Report: No Qualified Immunity Deal For Police Because Jim Clyburn Weakened Negotiating Position

Report: No Qualified Immunity Deal For Police Because Jim Clyburn Weakened Negotiating Position

police reform

Report: No Qualified Immunity Deal For Police Because Jim Clyburn Weakened Negotiating Position Photo: U.S. House Majority Whip Jim Clyburn waits to speak at a town hall meeting in his district on July 14, 2021, in Hopkins, S.C. (AP Photo/Meg Kinnard)

Protests following the police killing of George Floyd in May 2020 in Minneapolis prompted a push for police reform. The George Floyd Justice in Policing Act was created and was introduced in February 2021. Now bipartisan police reform legislation talks ended without a deal.

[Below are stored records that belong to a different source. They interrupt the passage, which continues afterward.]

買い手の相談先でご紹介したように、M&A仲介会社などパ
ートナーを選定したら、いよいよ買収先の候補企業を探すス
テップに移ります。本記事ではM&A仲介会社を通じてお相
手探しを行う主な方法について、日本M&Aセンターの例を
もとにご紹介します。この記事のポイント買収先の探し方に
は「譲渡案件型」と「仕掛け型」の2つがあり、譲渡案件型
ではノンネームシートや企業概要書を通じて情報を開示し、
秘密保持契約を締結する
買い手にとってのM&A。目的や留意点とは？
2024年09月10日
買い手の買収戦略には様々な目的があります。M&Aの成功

The talks were led by Sen. Cory Booker of New Jersey and Rep. Karen Bass of California. They decided on Sept. 22 to call off negotiations with a group of Republicans led by Sen. Tim Scott of South Carolina.

Many observers say the end to the police reform talks was near after Rep. Jim Clyburn (D-S.C.) said that that police reform didn’t need to eliminate qualified immunity for police, even though the Democrats were pushing for this.

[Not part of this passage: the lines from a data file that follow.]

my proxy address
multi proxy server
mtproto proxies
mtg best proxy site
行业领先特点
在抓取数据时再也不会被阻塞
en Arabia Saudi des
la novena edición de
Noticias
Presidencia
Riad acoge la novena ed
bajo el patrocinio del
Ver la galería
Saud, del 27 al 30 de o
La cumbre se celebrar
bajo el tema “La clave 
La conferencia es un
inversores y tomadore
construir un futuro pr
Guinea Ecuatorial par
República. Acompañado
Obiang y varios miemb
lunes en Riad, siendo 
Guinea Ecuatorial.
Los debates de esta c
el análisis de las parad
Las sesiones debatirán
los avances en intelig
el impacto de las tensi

Qualified immunity is a defense that law enforcement and other government officials can raise in response to lawsuits seeking monetary damages for alleged civil rights violations, according to Time

House Majority Whip Clyburn suggested during a May 9 interview on CNN’s “State of the Union ”that he would be willing to support policing reform legislation even if it did not end qualified immunity.

“I will never sacrifice good on the altar of perfection. I just won’t do that,” Clyburn said.

“I know what the perfect bill will be. We have proposed that. I want to see good legislation. And I know that, sometimes, you have to compromise… If we don’t get qualified immunity now, then we will come back and try to get it later. But I don’t want to see us throw out a good bill because we can’t get a perfect bill,” he said.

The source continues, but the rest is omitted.